In Ukraine, the tech sector is more consultancy-based. Money comes from overseas, from companies who outsource their IT needs to us. In the US, I feel that big companies are developing original ideas and patents, while in Ukraine, the biggest tech companies provide consultancy services.

I feel that people are much more attached to their work in the US because they are working on their ideas. In Ukraine, I worked with overseas clients, executing tasks for other companies and people.

At SoftServe, I was placed on a project for Deloitte. They had established brand guidelines, which presented limitations for me as a designer. I couldn't create many new user interface elements from scratch and had to use the ones from the guide. I felt less ownership over the work.

Meanwhile, I've worked on projects and products I've felt more ownership of in the US. As a product design director at UpTop, I could choose which features to research and test and decide how a certain feature would be implemented.

I loved the responsibility, but it's been much more challenging not to take my work home. There were nights when I couldn't fall asleep because I was thinking about ideas for the product.

In the US, ideas and pitching are prioritized over execution

In Ukraine, my work was about execution. Because my work was in consulting, ideas came from our clients, and I focused on implementing them.

In the US, ideation is more important than execution in the startup world, particularly because the tech scene is more saturated. Big ideas sell. They're how you sell to investors and raise funds. I think this is a positive difference — a great product should start with an idea, which you test over and over to make sure it's worth investing in.

At Tinder, most of my time was spent on idea generation and testing.
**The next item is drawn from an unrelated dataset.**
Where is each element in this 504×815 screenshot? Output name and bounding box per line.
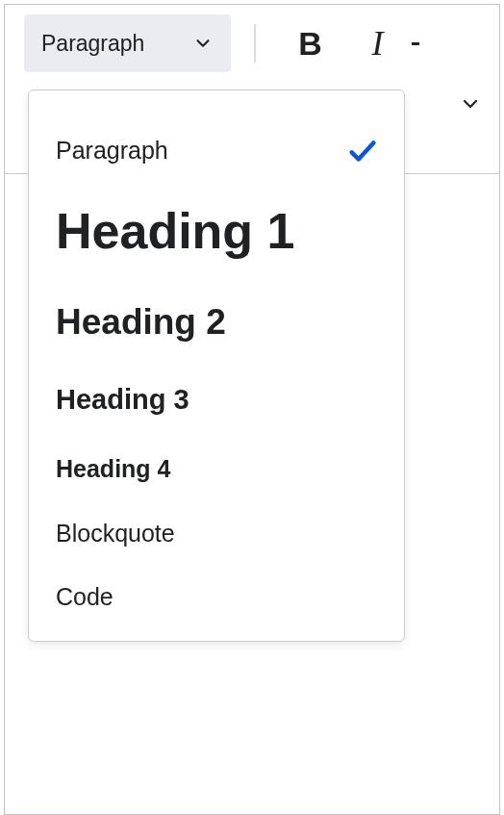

I animated and presented over 20 versions of Tinder's app, and used A/B testing methods to understand what ideas were worth implementing. I worked on several products that made the user experience more seamless, including Tinder U, Tinder Gold Home, and Super Boost.

People skills are highly valued in US companies. Having spoken in Russian and Ukrainian at my previous jobs in Ukraine, I struggled with self-expression and making jokes in English when I moved to New York.

I initially found it challenging to think about structuring my thoughts when selling my ideas. It would take me a while to think of the right combination of words and I felt people around me didn't have the time to think through my convoluted explanations.

People overwork in the US

In general, I think efficiency is put on a pedestal in American culture. People value working as much as possible and making as much money as possible.

When I first joined Tinder, I would stay late in the office to finish some of my work. I witnessed people staying until 9 or 10 p.m. to finish their commitments. In Ukraine, there were times when the office would be empty at 4 or 5 p.m. Sticking to my hours and going home whenever I wanted felt easier. But the projects were more fun in the US, so I was more motivated to work longer hours.

I plan to live between the US and Ukraine when the war is over

Ukraine will always be my home, but I'm staying in the US for the foreseeable future. I wasn't in Ukraine when Russia's invasion happened in 2022. Growing up, I had nightmares about war, but I was still taken aback when it happened.

After the war, I see myself returning to Ukraine and living between the US and Ukraine. I'd like to use my skills to help rebuild the country, like a phoenix coming from the ashes.